Montreal Hip Hop Scene Combines Rap with Altruism

French Rapper K.O.F. Divides His Time Between Collaboration and Community

K.O.F Photo Mattha Busby
K.O.F Photo Mattha Busby

The ultra-commercialization of big beat hip-hop by US major labels leads many to forget that this genre of music is primarily a vehicle for social change and positivity—uniting oppressed minorities within a single mode of art.

“Rap was my only pain therapy,” said K.O.F., who has been on the hip-hop circuit in Montreal for three years now. “It allowed me to gain balance in my life.”

K.O.F. recorded several mixtapes and an album, which were released on the underground scene in France, where he was based in Perpignan. His mother had carried him through pregnancy from Côte d’Ivoire to France before returning to his country of origin until he was 6, and he came to Montreal to escape the confines of the Parisian hip-hop scene that he felt was mentally and spiritually restrictive.

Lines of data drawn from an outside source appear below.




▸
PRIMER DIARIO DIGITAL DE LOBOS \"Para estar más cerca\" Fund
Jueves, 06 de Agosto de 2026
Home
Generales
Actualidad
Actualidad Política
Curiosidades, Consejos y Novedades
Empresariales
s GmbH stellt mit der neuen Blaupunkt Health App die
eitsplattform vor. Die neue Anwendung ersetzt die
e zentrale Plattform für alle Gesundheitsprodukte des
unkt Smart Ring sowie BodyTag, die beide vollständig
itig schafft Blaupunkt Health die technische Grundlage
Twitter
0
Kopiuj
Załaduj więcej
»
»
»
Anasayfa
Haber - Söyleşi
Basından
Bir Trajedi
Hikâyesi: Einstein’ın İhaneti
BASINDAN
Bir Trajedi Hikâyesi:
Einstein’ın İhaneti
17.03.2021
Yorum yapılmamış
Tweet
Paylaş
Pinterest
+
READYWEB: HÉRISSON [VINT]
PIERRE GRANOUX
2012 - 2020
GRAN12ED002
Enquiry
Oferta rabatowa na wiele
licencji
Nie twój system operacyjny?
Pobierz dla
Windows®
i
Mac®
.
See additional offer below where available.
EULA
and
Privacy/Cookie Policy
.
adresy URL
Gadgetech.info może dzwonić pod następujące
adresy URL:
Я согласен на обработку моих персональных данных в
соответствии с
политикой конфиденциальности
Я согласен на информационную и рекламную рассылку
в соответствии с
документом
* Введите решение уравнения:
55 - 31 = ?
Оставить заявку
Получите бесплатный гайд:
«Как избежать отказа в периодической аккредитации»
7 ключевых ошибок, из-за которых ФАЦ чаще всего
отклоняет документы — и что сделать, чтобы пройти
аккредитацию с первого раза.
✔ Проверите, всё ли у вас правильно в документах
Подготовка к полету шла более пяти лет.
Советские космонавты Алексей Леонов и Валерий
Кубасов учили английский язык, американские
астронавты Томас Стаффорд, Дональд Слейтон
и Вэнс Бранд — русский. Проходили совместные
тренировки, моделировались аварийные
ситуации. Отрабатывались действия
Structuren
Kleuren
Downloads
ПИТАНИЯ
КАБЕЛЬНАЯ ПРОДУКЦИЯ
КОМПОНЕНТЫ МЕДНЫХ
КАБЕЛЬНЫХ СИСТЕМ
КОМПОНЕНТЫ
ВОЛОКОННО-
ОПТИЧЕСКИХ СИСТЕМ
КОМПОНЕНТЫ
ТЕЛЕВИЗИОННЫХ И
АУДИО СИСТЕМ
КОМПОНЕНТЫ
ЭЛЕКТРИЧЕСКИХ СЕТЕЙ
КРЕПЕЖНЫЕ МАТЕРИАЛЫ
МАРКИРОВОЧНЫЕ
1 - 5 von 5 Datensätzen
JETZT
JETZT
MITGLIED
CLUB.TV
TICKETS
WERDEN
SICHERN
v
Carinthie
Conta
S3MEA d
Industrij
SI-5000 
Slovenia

“I’ve been a rapper since I was 15 years old, so that’s 15 years of hip-hop, and I came here for a new start,” K.O.F. told me. “Paris is too aggressive for me. I’m all about vibes and I love the open mind of the musicians and MCs in Montreal.”

Choosing to not pursue a personal project at the moment, K.O.F. divides his time between volunteering as a youth worker—holding workshops on music and hip-hop and working in the studio at the Maison des Jeunes de la Côte des Neiges—and collaborating with local artists and producers such as Clay and Friends and Wood Holly, while performing live with the Kalmunity Vibe Collective and Le Cypher.

“I work with everybody I like,” said K.O.F. as he explained the current stage in his career. “Kalmunity are like family to me. It’s improvisation but with rules as we try to make songs on stage.”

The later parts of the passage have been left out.